A TD whose office was flooded over Christmas has hit out at the “cruel” means-testing of a humanitarian scheme designed to help families devastated by floods.
Although €10m has been allocated to the Department of Social Protection’s Humanitarian Assistance Scheme, the fund is still means tested with households earning over €70,000 being curtailed in the amount they receive.
Families can receive aid to ensure they have bedding, fuel, and food in the immediate aftermath of flooding but can also apply for help with replacing white goods and repairs in the longer-term under the scheme.
Fine Gael’s Jim Daly called for an end to means-testing of the scheme which has so far paid out around €235,000 to 270 households to help with buying food, clothing and providing emergency accommodation to those who have been left homeless by flooding.

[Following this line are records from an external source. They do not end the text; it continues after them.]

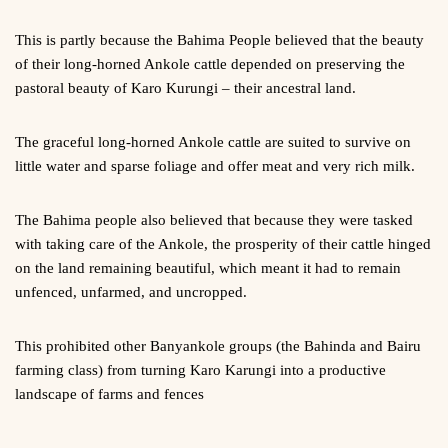
This is partly because the Bahima People believed that the beauty
of their long-horned Ankole cattle depended on preserving the
pastoral beauty of Karo Kurungi – their ancestral land.
The graceful long-horned Ankole cattle are suited to survive on
little water and sparse foliage and offer meat and very rich milk.
The Bahima people also believed that because they were tasked
with taking care of the Ankole, the prosperity of their cattle hinged
on the land remaining beautiful, which meant it had to remain
unfenced, unfarmed, and uncropped.
This prohibited other Banyankole groups (the Bahinda and Bairu
farming class) from turning Karo Karungi into a productive
landscape of farms and fences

He told an Oireachtas Committee: “It’s very hard to explain what it’s like if your home is flooded.
“It’s just the most awful thing to come across — to see their belongings, their prized possessions, their photographs everything just destroyed.

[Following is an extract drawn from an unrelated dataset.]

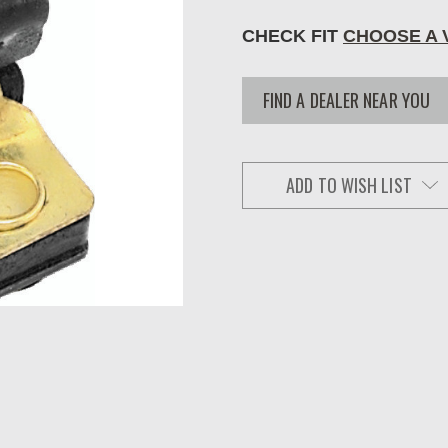
CHECK FIT
CHOOSE A 
FIND A DEALER NEAR YOU
ADD TO WISH LIST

“My office flooded over Christmas and I spent New Year’s Eve, now it was only my constituency office, brushing literally human faeces out of the office floor for a couple of hours and it is just the most awful thing, the smell that goes on and lingers on forever.

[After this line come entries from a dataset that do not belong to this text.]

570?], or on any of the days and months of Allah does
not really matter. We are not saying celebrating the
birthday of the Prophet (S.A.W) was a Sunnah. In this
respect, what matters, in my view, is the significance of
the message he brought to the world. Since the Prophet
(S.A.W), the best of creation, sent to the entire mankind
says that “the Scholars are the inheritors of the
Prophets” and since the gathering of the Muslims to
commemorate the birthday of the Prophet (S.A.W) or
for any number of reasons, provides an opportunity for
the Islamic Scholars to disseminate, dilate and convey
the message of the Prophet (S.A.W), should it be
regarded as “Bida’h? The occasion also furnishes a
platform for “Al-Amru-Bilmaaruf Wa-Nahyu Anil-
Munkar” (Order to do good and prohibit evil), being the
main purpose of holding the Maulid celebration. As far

“And that’s my office. It’s not my home, so you can imagine when it is somebody’s home and when they are devastated by that.
“When you have a scheme that is titled humanitarian assistance, to means test it afterwards goes against the grain of what it should be,” he said.
The deputy was supported by the majority of members at the Education and Social Protection committee, including senators Marie-Louise O’Donnell and Gerard Craughwell.
However, chair Joanna Tuffy argued against removing the means-testing system and said the current threshold is “generous”.
Appearing before the committee, Helen Faughnan of the Department of Social Protection said the programme is “demand-led” and she expects the amount paid out to increase significantly as people return to their homes and look at replacing furniture and other goods.
On the issue of means testing, she said that households with a combined income of €70,000 or less would be reimbursed the total needed to replace items and repair their home.
However, she said: “Over €70,000 you need a 1% contribution for each €1,000 that is over that. So let’s say €80,000 — we will pay 90% of what the needs are.”
Fianna Fáil’s Willie O’Dea said he had come across a number of self-employed people who had managed to keep waters at bay from their homes but because of this they had missed out on work.